**PROBLEM**
Starting from the first line below, count the lines carrying the string "Capacity" and answer with the count by itself.

*** ENTRIES SHOWN Section Begins ***

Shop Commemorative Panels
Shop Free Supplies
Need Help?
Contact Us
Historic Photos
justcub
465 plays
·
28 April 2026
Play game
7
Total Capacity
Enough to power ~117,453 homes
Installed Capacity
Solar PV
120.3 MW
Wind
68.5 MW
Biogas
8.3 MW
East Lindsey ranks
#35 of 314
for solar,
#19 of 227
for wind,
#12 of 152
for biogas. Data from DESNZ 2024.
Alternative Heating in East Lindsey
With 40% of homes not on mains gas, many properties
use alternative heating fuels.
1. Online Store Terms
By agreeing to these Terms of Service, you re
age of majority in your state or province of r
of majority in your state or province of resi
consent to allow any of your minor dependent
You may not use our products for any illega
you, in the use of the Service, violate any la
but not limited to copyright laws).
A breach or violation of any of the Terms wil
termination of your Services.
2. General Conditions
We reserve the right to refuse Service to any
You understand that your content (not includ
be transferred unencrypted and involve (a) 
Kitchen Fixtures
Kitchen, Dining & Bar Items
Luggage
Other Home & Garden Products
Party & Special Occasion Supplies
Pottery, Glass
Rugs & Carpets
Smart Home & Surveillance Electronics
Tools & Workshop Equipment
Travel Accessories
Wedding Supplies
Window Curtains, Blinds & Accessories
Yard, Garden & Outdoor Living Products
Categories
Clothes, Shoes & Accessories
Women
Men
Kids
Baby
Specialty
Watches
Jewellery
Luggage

*** ENTRIES SHOWN Section Ends ***
*** ENTRIES SHOWN Section Begins ***

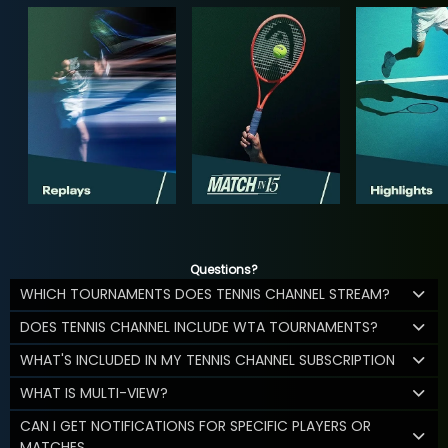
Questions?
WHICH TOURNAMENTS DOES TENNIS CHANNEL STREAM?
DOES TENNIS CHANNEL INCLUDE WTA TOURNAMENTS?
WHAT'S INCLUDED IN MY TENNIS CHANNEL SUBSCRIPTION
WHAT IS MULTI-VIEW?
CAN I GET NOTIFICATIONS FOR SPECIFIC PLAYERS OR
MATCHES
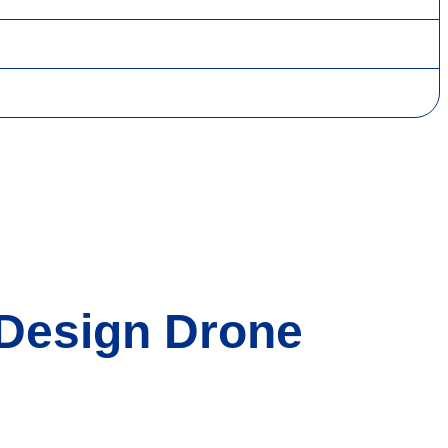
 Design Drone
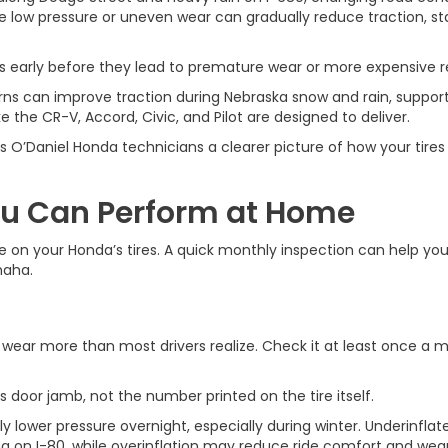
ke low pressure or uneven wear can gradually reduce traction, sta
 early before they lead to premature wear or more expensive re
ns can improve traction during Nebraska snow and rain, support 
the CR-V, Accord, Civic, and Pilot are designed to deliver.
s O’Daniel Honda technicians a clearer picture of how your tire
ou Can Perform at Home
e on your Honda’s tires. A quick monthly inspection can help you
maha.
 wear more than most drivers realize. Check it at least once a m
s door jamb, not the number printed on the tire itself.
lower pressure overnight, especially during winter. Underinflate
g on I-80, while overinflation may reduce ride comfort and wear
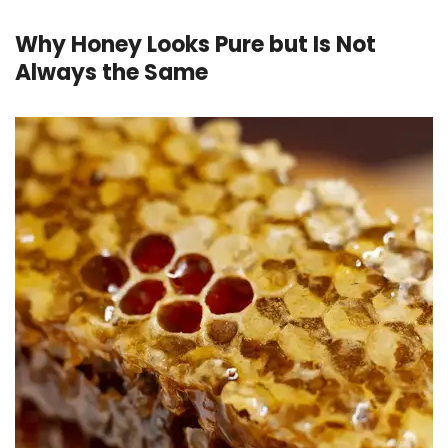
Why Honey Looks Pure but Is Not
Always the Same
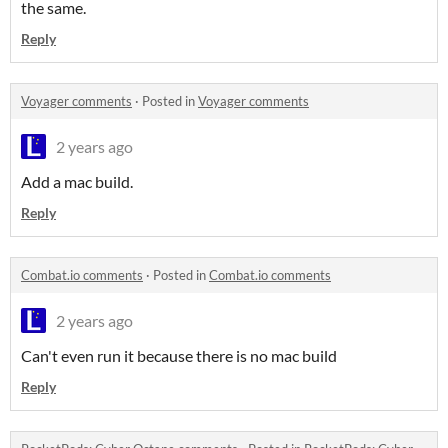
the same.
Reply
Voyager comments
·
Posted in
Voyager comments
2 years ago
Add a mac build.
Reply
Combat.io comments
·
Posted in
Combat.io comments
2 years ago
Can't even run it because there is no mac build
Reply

*** ENTRIES SHOWN Section Ends ***
*** ENTRIES SHOWN Section Begins ***

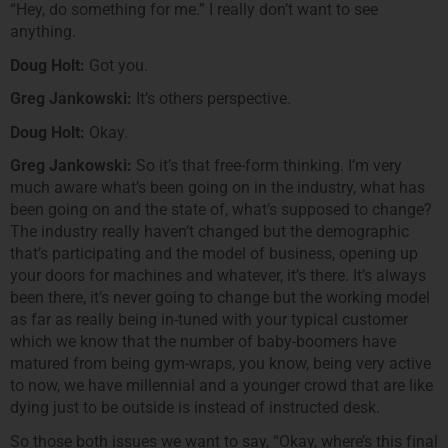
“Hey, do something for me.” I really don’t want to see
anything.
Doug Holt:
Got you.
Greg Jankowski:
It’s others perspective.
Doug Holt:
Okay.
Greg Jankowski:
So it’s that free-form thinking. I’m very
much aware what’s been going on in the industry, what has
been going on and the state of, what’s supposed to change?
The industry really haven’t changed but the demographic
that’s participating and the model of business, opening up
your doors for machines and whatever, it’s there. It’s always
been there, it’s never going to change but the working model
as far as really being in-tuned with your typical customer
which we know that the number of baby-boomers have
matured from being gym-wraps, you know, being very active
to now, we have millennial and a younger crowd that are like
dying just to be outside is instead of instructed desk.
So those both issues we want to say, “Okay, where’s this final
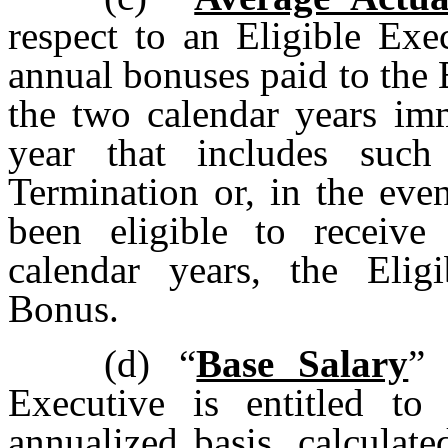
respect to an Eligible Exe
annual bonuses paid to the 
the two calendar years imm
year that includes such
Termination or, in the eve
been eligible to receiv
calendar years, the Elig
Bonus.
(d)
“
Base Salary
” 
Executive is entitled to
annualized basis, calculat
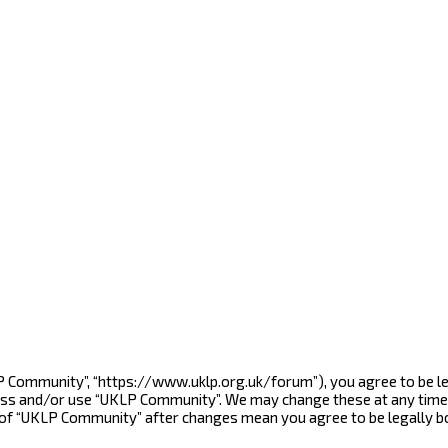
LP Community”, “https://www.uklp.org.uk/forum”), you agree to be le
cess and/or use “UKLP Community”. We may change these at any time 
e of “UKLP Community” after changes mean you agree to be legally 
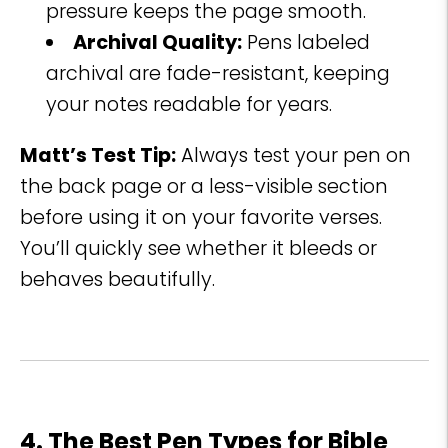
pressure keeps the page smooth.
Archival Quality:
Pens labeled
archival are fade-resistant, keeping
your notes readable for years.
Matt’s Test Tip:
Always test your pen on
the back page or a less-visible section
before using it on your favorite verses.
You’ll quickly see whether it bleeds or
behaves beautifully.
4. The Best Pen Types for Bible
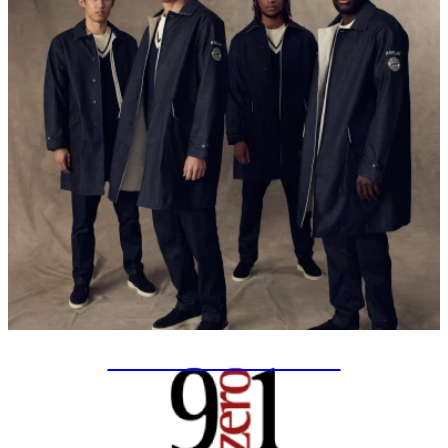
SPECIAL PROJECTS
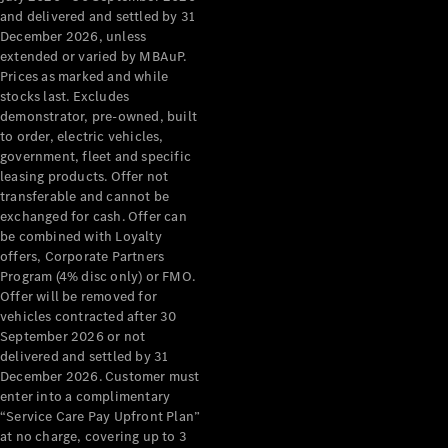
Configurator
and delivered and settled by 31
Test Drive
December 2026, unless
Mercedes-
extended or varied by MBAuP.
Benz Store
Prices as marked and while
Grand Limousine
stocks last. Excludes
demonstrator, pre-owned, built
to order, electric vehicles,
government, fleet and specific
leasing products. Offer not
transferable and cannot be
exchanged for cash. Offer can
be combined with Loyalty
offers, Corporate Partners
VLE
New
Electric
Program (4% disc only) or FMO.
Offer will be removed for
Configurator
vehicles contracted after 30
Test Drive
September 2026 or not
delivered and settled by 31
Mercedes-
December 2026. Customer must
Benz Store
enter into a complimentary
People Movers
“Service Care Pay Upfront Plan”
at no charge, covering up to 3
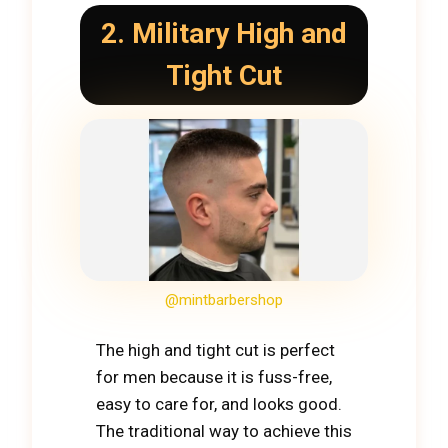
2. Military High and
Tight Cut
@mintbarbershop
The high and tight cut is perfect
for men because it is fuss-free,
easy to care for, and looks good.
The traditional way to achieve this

*** ENTRIES SHOWN Section Ends ***

**SOLVED EXERCISE**
2